その日も金縛りで目覚めたのですが、なにかいつもと違うと感じ、目を閉じたままでした。
すると頭をわしづかみにされたような感覚と共に、グイと引っ張られたのです。
ずりずり…布団から体が出て、畳の上を引きずられていきます。
ちょうど季節は夏。窓が開いていて外の川の流れる音がハッキリと聞こえてきました。
「このままでは連れて行かれる」と思った私は、心の中で「とまれ」と念じました。
すると引きずられていた体が止まり、一瞬で布団の中に戻ったのです。
ホッとした瞬間、それは起こりました。
無数の平手が私の体を打ち始めたのです。痛みがリアルに伝わりました。
この痛さは夢ではない、目を開けるのはやばいと思い、そのまま耐えていました。
おそらく時間にして1分程度だったと思いますが、感覚的にはかなり長く続きました。
途中で強く閉じていたはずの目が薄く開いてしまい、その瞬間
「鬼」と私は認識しています。それがほんの一瞬だけ視界に入りました。
だめだ、これは見てはいけない。再び強く目をつぶりました。
それからの記憶はありません。
今ではほとんどそういった現象は起こらなくなりましたが、
あの平手打ちの痛みを忘れることはできません。
【了】

224 :わらび餅(代理投稿) ◆jlKPI7rooQ :2016/08/27(土) 21:23:21.34 ID:d+jFkzTK0
【第六十一話】くらね ◆dKK.cBPcFU 様
『笑う闇』
飲み友達に聞いた話。
詳細は話せないようだが、学生時代に彼はとある施設に数日間泊まり込んで、施設管理のアルバイトをしていたそうだ。

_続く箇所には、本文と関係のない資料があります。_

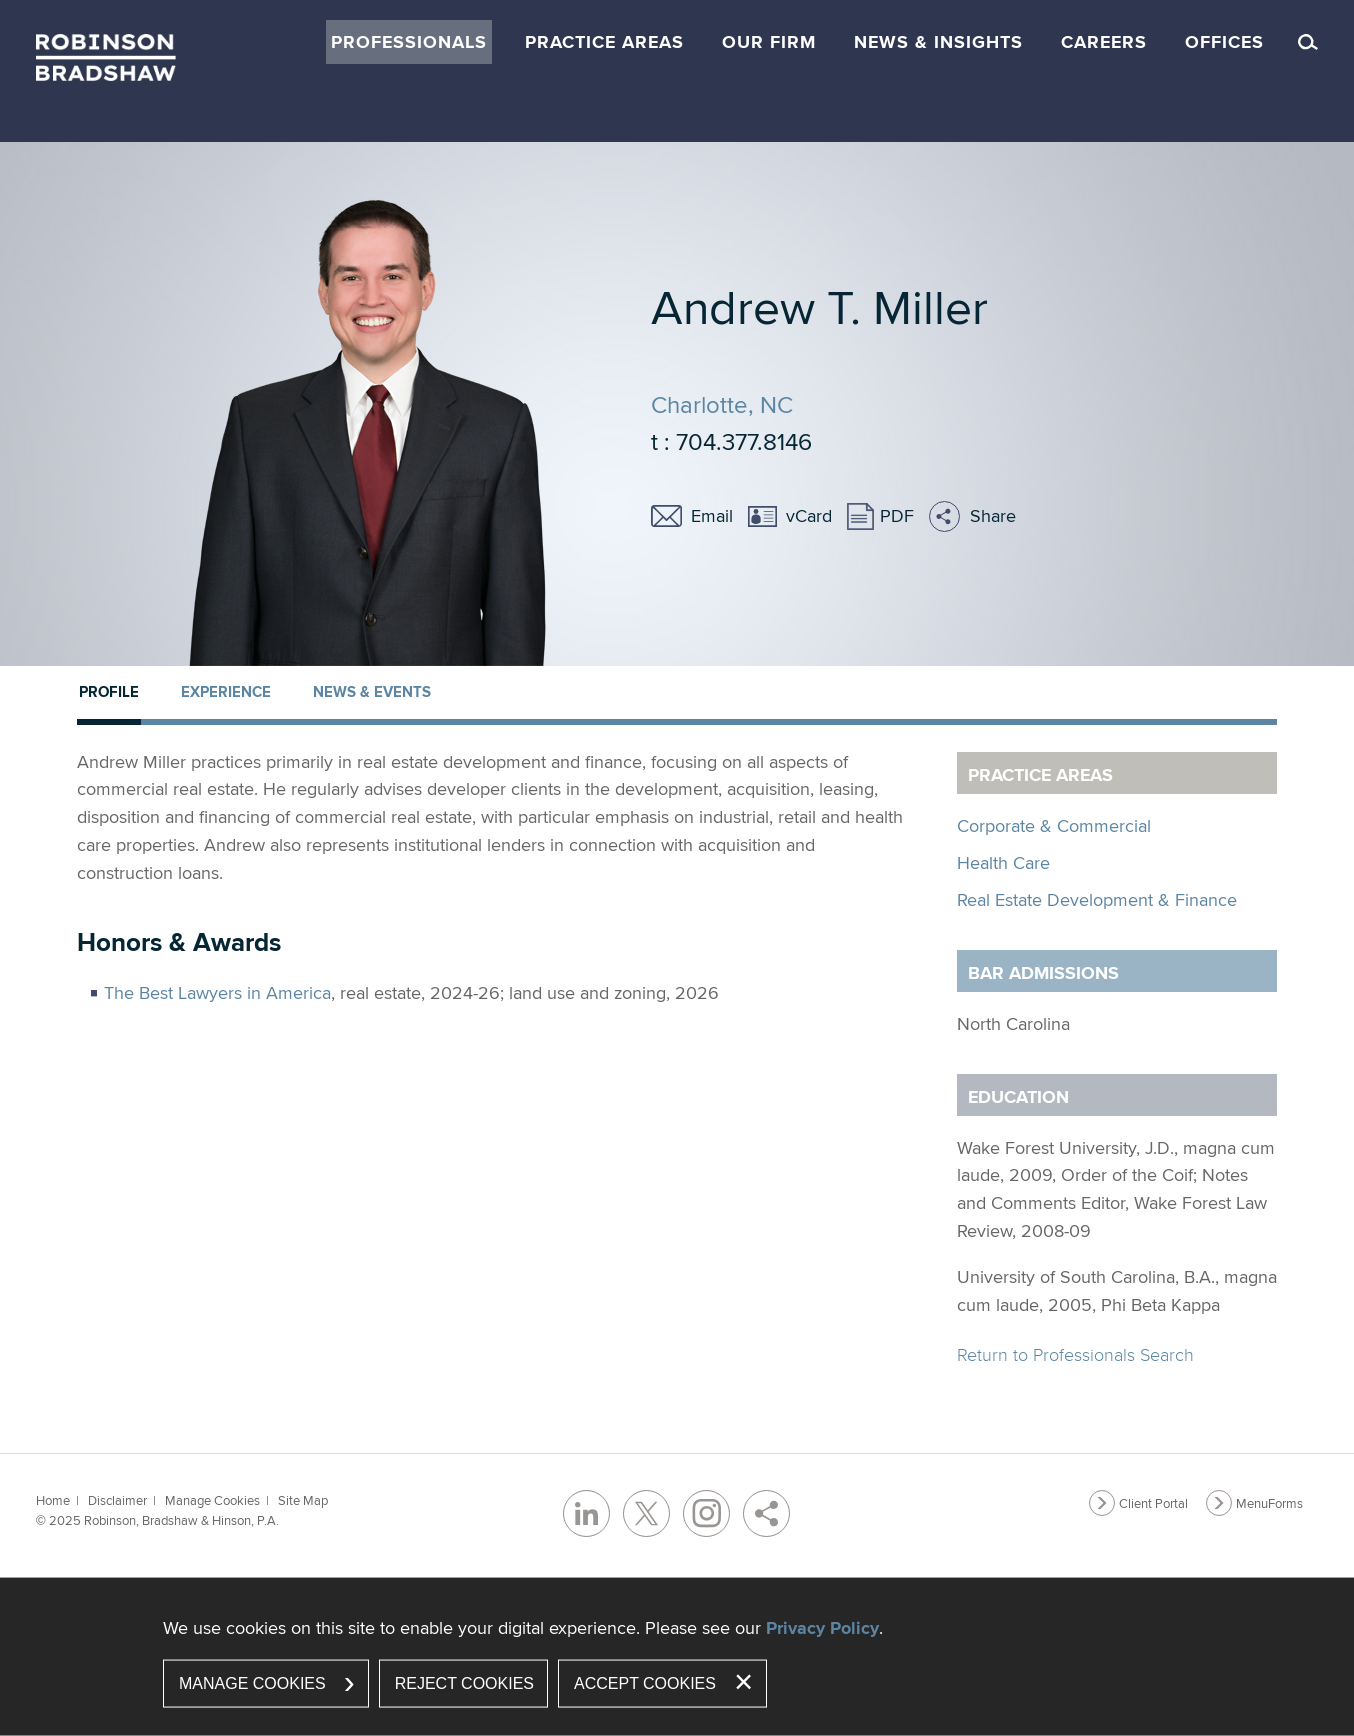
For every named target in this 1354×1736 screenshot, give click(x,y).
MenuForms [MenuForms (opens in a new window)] (1269, 1503)
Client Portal (1153, 1503)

その建物の裏手には、今はもう閉鎖した廃病院が、建物だけ残っていた。元々は精神科の病院だったそうだが、とある不正が明るみに出て閉鎖してしまったらしい。特に人死にが出たわけではないとのことなので、そちらは割愛しておく。
建物裏の廃病院に関連してかは知らないが、彼は奇妙な体験をしたそうだ。
ある日の夜、彼はもう寝ようとシャワーを浴び、電気を消して、布団に横になって目を瞑っていた。寝る前にビールをあおっていたこともあり、すっと眠りについたはいいのだが、夜中にふと目が覚めた。
その時彼の顔の前15cmほどに、黒いもやのようなものが浮かんでいたのが見えた。暗闇の中でもはっきり見えるほど、それは黒く、暗かったという。

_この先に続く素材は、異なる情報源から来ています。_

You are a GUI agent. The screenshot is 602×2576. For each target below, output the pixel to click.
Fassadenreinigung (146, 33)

寝ぼけているのかなと思い、そのままぼーっとしていると、確かにその影がニヤッ、と笑ったような気がした。
かと思うと、白い細い腕が二本、にゅっと飛び出し、彼の首をぐっと絞め始めたそうだ。
必死で振りほどこうともがいたが、まるでゴムのように腕がしなって振りほどけない。咄嗟に掴んだ枕元の目覚まし時計を掴んで、思いっきり腕に叩きつけると、腕が離れた。
彼はそのまますっと脱力し、眠っていたのか気絶していたのか、気がついたら朝になっていた。

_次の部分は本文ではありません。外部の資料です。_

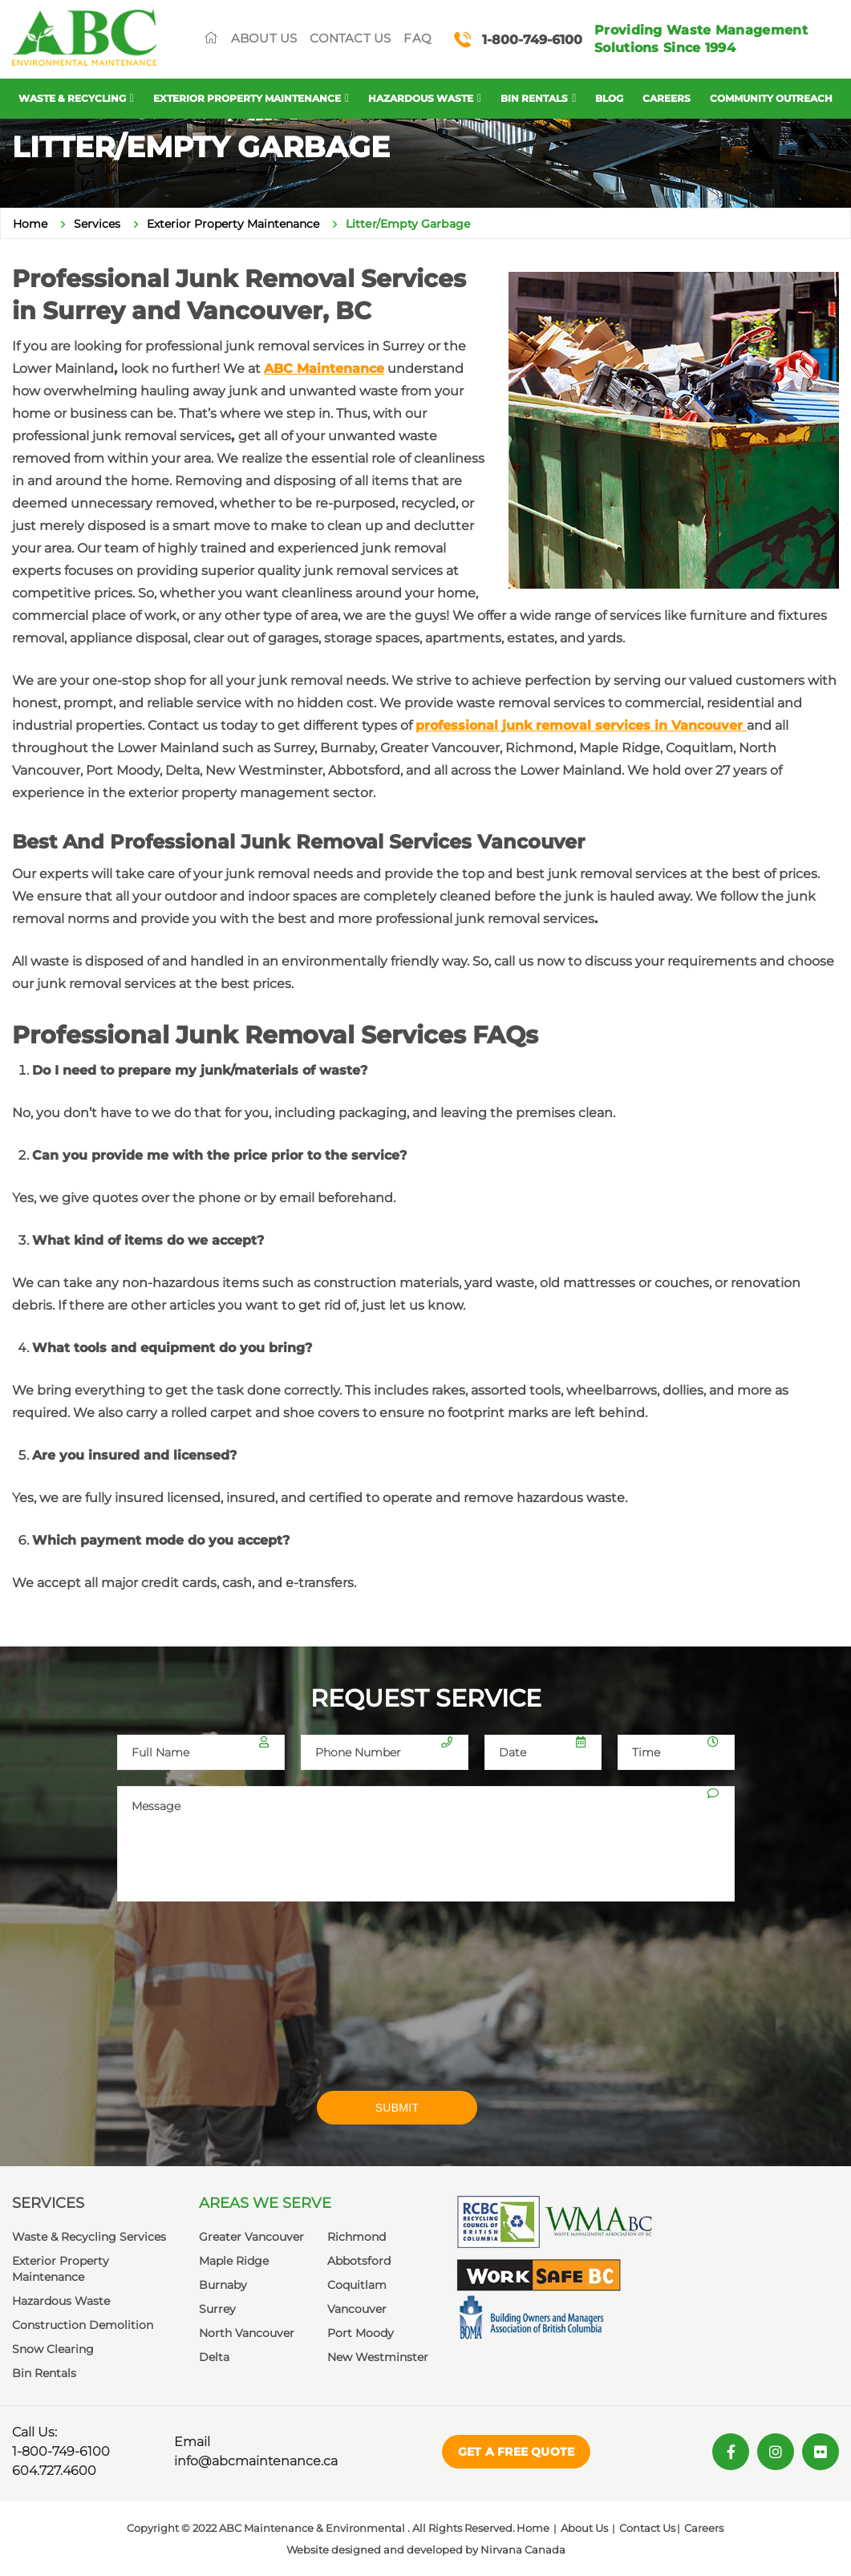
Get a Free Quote (516, 2451)
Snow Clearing (53, 2349)
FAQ (417, 38)
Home (30, 224)
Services (97, 224)
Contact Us (350, 38)
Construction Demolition (82, 2325)
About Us (264, 38)
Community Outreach (771, 98)
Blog (609, 98)
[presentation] (239, 2006)
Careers (666, 98)
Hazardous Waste (420, 98)
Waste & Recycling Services (89, 2237)
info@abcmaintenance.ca (256, 2461)
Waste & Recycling (72, 98)
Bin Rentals (534, 98)
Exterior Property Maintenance (247, 98)
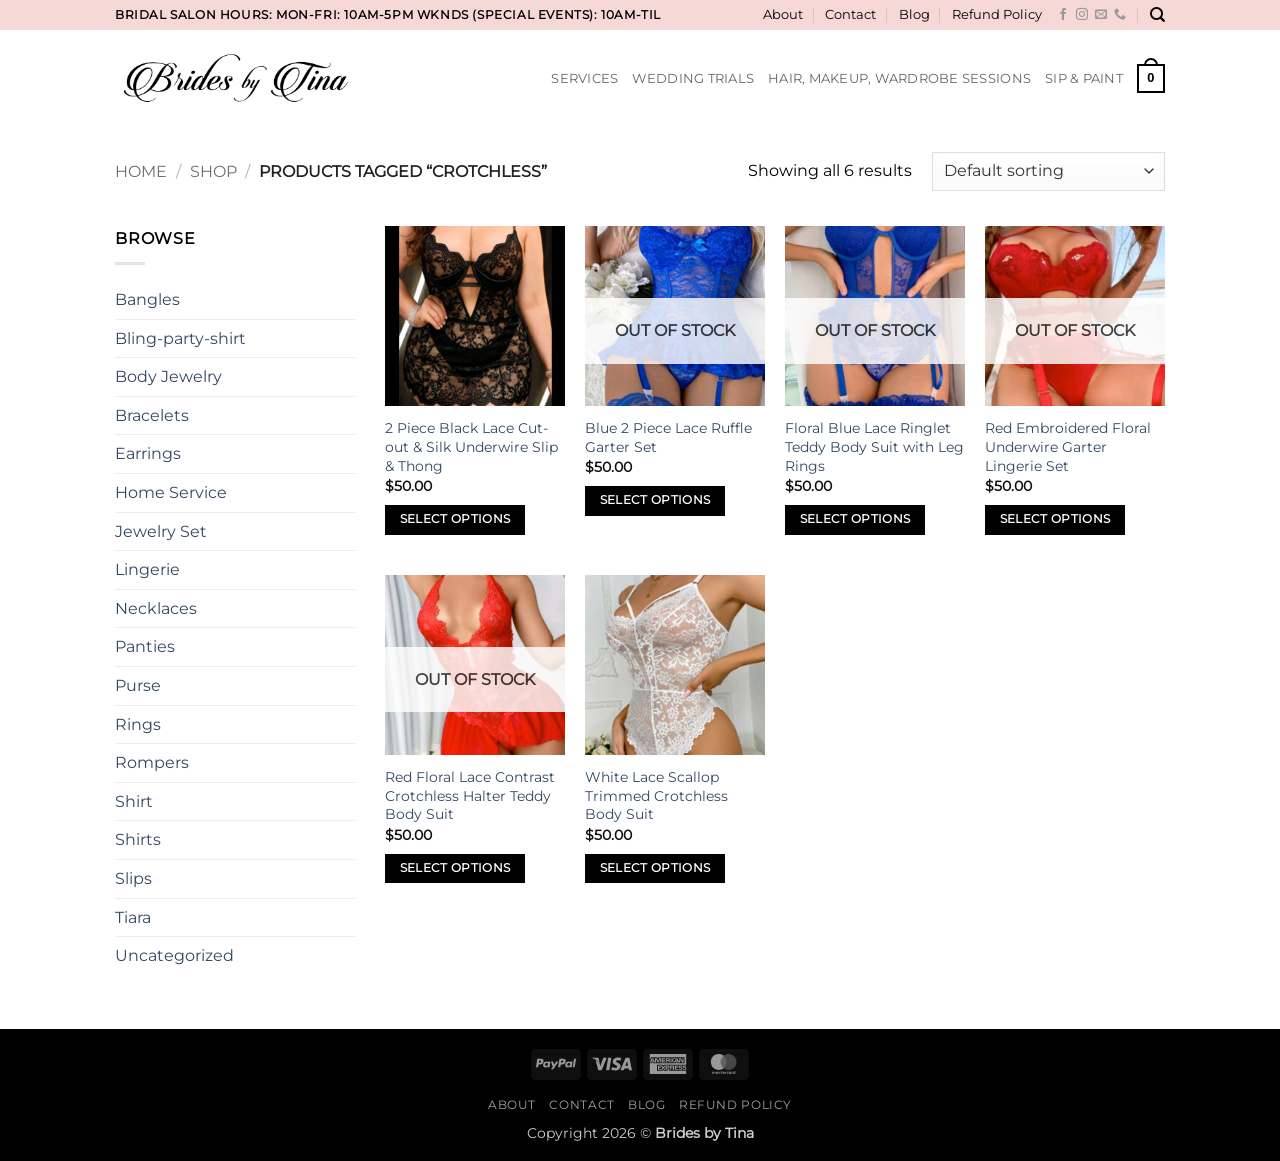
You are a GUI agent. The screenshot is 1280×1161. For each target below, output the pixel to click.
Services (584, 78)
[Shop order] (1048, 171)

薄れゆく意識の中、まるで錆び付いた車イスを漕ぐような音が、ぎぃーこ、ぎぃーこ、とベッドから遠ざかっていくのが聞こえたという。
あれ以来寝るときは近くに必ず武器になるようなものを置いてるんだ、と、彼はビール片手に笑っていた。
【了】

226 :わらび餅(代理投稿) ◆jlKPI7rooQ :2016/08/27(土) 21:27:50.97 ID:d+jFkzTK0
【第六十二話】ふらんく ◆WiTrmMMqSY 様
『家鳴り』
子どもの頃からいつも家鳴りがしていた。バキッ ボキッと毎日毎日。
それが普通なんだと思っていた。
祖父がホームに入って亡くなるまで、むやみやたらと家鳴りがしていたが、丁度引っ越したばかりで新しい家だからなのかと思っていた。
祖父が亡くなる前後、柱でも壊れてるのかと思うくらいバキバキすごい音がしていた。
その祖父も亡くなって暫く経ったころ、やたらと静かな事に気がついた。
アレ?家鳴りってしないの?前の家も古い家だったから家が落ち着いたからだとは思えない。
そういえば昔、幽霊が見えるとかちょっと聞いたことがあったけど、病気で死にかけた時からだとも聞いたけど、聞き流してた。
前の家に女の人が居てね、くっついちゃったからいつも灯りをつけて寝るんだって本当に煌々と毎日電気をつけたままで寝ていたっけ。
またまたー冗談をと思ってた。
あれ?じゃあその人が居るから鳴ってたの?祖父と一緒に行っちゃったの?それともどっかに行っちゃったの?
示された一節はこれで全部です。